There is now no doubt that my articles were what got me the Brandeis Research Fellowship. I had a talk with Dean Landis...and he evidenced considerable knowledge as to their content.
Things are now proceeding quite smoothly at the law school. The Dean has spotted me and is giving me a hell of a work out in his seminar. As a matter of fact the burden of the whole seminar is practically being carried by another Californian and myself. Naturally I am glad of this because the Dean is the man who is really in a position to do something for me if I can make him enough of a believer to take affirmative action.
After being around here for this short time, I have tentatively concluded that Harvard is not what it is cracked up to be; at least its preponderance as a law school is undeserved. There are plenty of mediocre boys here although along with them there is a larger number of first rate students.
By October 26, 1939, Dr. tenBroek was already missing California, as evidenced by the following excerpt from a letter to Charles Aikin in which he also describes Harvard’s renowned Constitutional Law Professor Thomas Reed Powell:
Thanks for your note. It set my mind at rest both by its promise of a letter and by re-awakening me to the fact that Cal is still in existence. You have no idea how remote in space and time Cal U. now seems to me.
T.R. Powell is quite the eccentric old devil if ever there was one. He is crotchety and crusty and absolutely indifferent to and uninterested in his students. He has quite a reputation for boozing. He likes nothing more than to shock the staid Harvardians with frequent classroom bursts of blasphemy. Yet Powell really has the stuff. On some days his analysis are nothing short of brilliant, and on other days he doddles along as if he had been drunk the night before, which he probably was.
Late in 1939 Dr. tenBroek and Hazel took a trip to New York City to visit her relatives, do some sightseeing, and meet with Professor Edward Corwin at Princeton University. Dr. tenBroek’s December 21, 1939, letter to Dr. Marsh and his wife Estelle describes how he responded to an invitation to lunch from Professor Corwin:
One of the things I had in mind in going to New York was to see E.S. Corwin at Princeton. He is one of the big boys in the field of constitutional law, and I had an entree to him by reason of the fact that he had read and favorably commented upon my [extrinsic aids] articles. Before going to New York I wrote him a letter telling him that I would be in New York and asking for an appointment. After a few days of silence..., I received a wire inviting me to lunch. This created a dilemma of no mean proportions—did Corwin know I was married, and did he know I was blind? If neither, which seemed to me likely, I thought that he would probably be somewhat embarrassed as to what to do with a blind man at lunch. On the other hand, would this embarrassment to him be so great as the embarrassment to me by taking Hazel along? We resolved this dilemma by wiring that my wife and I would be happy to accept.

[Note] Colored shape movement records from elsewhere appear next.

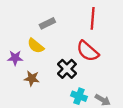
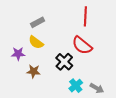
gray rectangle: (47, 23) -> (38, 22), moved
cyan cross: (79, 96) -> (76, 86), turned 32

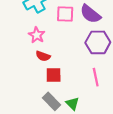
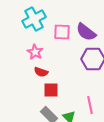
pink line: (96, 77) -> (90, 105), moved

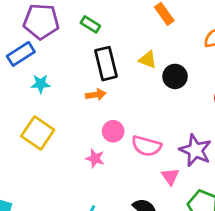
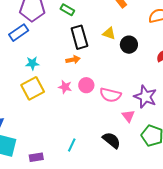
cyan star: (41, 84) -> (32, 63), moved
yellow square: (38, 133) -> (33, 88), turned 30
pink star: (95, 158) -> (65, 87), moved

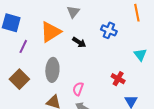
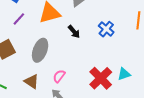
cyan triangle: (140, 55) -> (124, 74), moved, turned 32
red cross: (118, 79) -> (101, 78), size x1.6

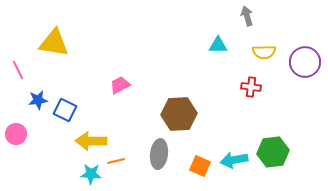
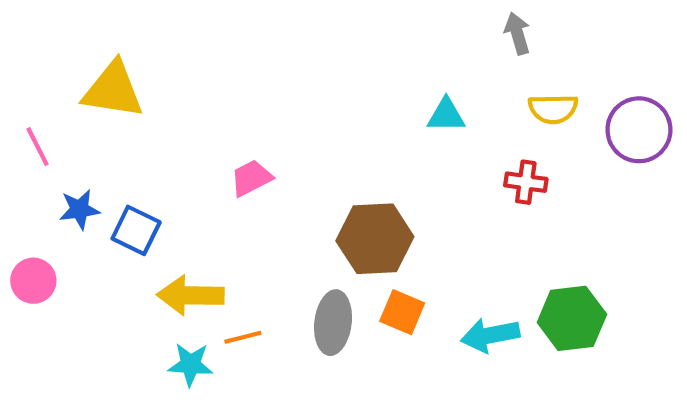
cyan triangle: (218, 45) -> (446, 115), moved
orange square: (200, 166) -> (402, 312), moved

Practically all of Dr. tenBroek’s letters to both of his mentors discussed his search for a permanent teaching position at a university. This search began only a few months after his arrival at Harvard when, as described in a January 12, 1940, letter to Charles Aikin, Dr. tenBroek had a candid discussion with Dean Landis to solicit his support and to make the dean aware of the stereotypical attitudes about blindness that must be overcome:
I just had a talk with the Dean. I told him that I was in the market for a teaching job and asked him bluntly what his attitude was re recommending a blind man. He said he would have no hesitancy whatsoever about recommending me. He gave plenty of evidence of being thoroughly satisfied with my work. He had no notion whatsoever about the difficulties involved, and I thought I had better set him straight on that score. He wanted to know if there were people at Cal who would be willing to affirmatively assert that my teaching experience there demonstrated that I could teach. He questioned me rather closely as to my method of handling a class, but his questions carried no implementation of doubt. He assured me that he would do all that he could and that he would press my case on its merits. He didn’t seem at all convinced that the going would be as rough as I indicated, but I think a little experience with the problem will only stir him to greater activity.
The early start of Dr. tenBroek’s job search was required by the fact that the Brandeis Fellowship was for only one year. In a January 25, 1940, letter Dr. tenBroek wrote: “This being January, the annually recurring search for somebody who is willing and able to support me during the following academic year must be begun. Renewals here are almost never granted, and people aren’t exactly rushing to give me a job.” However, the rare renewal was granted as he triumphantly proclaimed in a letter to Dr. Marsh dated March 15, 1940:
[T]he god professors have promised to replenish the supply of manna. The fellowship renewal was on even more favorable terms than last year’s grant, although it was a hundred dollars less since the expense of traveling from the West Coast is not involved this time.
This would seem to mean another year of Bostonian provincialism. Barring further unexpected events, return to Berkeley is out. However, my acceptance of the renewal doesn’t mean that I’m still not looking for a job or that I would be unable to take one at any time that it was available, or that I would not return to Berkeley for less money on a relatively more permanent arrangement.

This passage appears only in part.